Since 2011, SETAPAK believes that good governance of forest and land is the key to environment preservation and sustainable growth for the weaker group. SETAPAK supports decentralization of Indonesian Government to ensure transparency and accountability in sustainable and fair management, protection, and distribution of natural resources benefits.
SETAPAK reviews rules and policies including issues of land planning, strategic environmental analysis, the moratorium on mining licenses, disclosure of information, etc.
SETAPAK investigates and reports law violation that related to forest and land, supports paralegal lawyers and advisers, builds complaints center, resolve agrarian conflicts and land ownership, etc.
SETAPAK mediates all conflicts caused by various factors, including the acquisition of community land by commercial companies, forest exploitation without considering environmental sustainability, ambiguous or overlapping law, authority misuse officers, etc.
SETAPAK strengthens civil society capacity on investigating corruption, improving access to legal aid, case reporting to the court, understanding the context of human rights in natural resource-based industries, etc.
SETAPAK encourage women’s participation in the policy-making process, improving women representation, guaranteeing equality on budget allocation, raising awareness of gender issue, facilitating the peasant women who become important witnesses in lawsuits related to forest, etc.
Forest and Land Management
All processes, mechanisms, rules, and institution to manage forest and land.
Good governance is vital for sustainable forest and land.
1. Top-down approach
Through government organized rules and policies/program that are designed to regulate forest and land usage.
2. Bottom-up approach
Through various reports that are managed by the public, regulatory organizations, or policy-makers.
Transparency refers to government’s efforts in providing access to current and accurate information. It can strengthen trust; allowing citizens to understand how decisions about land are made and assess the appropriateness of the decisions. Through transparency, public can find where deforestation planned and banned, in any conditions. It generates public participation in policy debate and violations reporting. From the context of supervising public officers, transparency can measure the work effectivity; acquisition of goods and services; as well as public response rate.
Accountability occurs when all the government’s actions and decision are subject to supervision mechanism so that every effort reach the goals and commitments established. Accountability requires the government to provide information about all the decisions and policies and the reasons to the public and regulatory organizations. Accountability can also strengthen prevention and investigation of illegal deforestation, enforcement of public right over forest and land, as well as the reduction of deforestation caused by commercial industries.

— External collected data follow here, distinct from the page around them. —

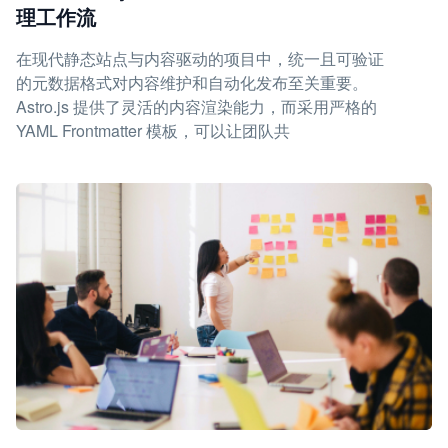
理工作流
在现代静态站点与内容驱动的项目中，统一且可验证
的元数据格式对内容维护和自动化发布至关重要。
Astro.js 提供了灵活的内容渲染能力，而采用严格的
YAML Frontmatter 模板，可以让团队共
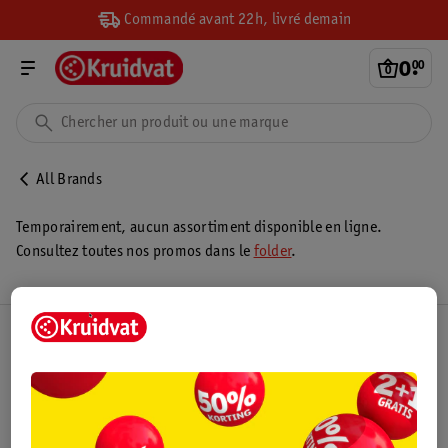
Commandé avant 22h, livré demain
0
.
00
All Brands
Temporairement, aucun assortiment disponible en ligne.
Consultez toutes nos promos dans le
folder
.
Club Kruidvat
Service Clientèle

Participation is involvement of stakeholders in the process of policy-making. This principle aims to reach a decision that based on mutual interest. Through participation, we can bear knowledge; opportunities; solutions; as well as a new hope, and anticipating conflicts that could arise in the future. To carry out the participation process, there are things that need to be addressed including availability of formal space, a standard mechanism, and the existence of laws or rules that become the official groundwork.
Based on findings of Indonesian Forest Management Networking, the heaviest challenge in coordination principle is the current rules only regulates the centralized authority division and yet provides authority for institution/agency. Therefore, coordination is important to ensure the work program and activities of stakeholders are heading to the same vision. Within professional coordination, we can monitor and ensure the realization of well-managed forest and land in Indonesia.
Where we work
The SETAPAK program currently has 8 national partners and 40 regional civil society partners and covers 8 provinces: Aceh, Riau, West Sumatera, South Sumatera, West Kalimantan, East Kalimantan, North Kalimantan, and Central Sulawesi. These are all areas with abundant forest resources and peatlands that are vulnerable to rapid land use change.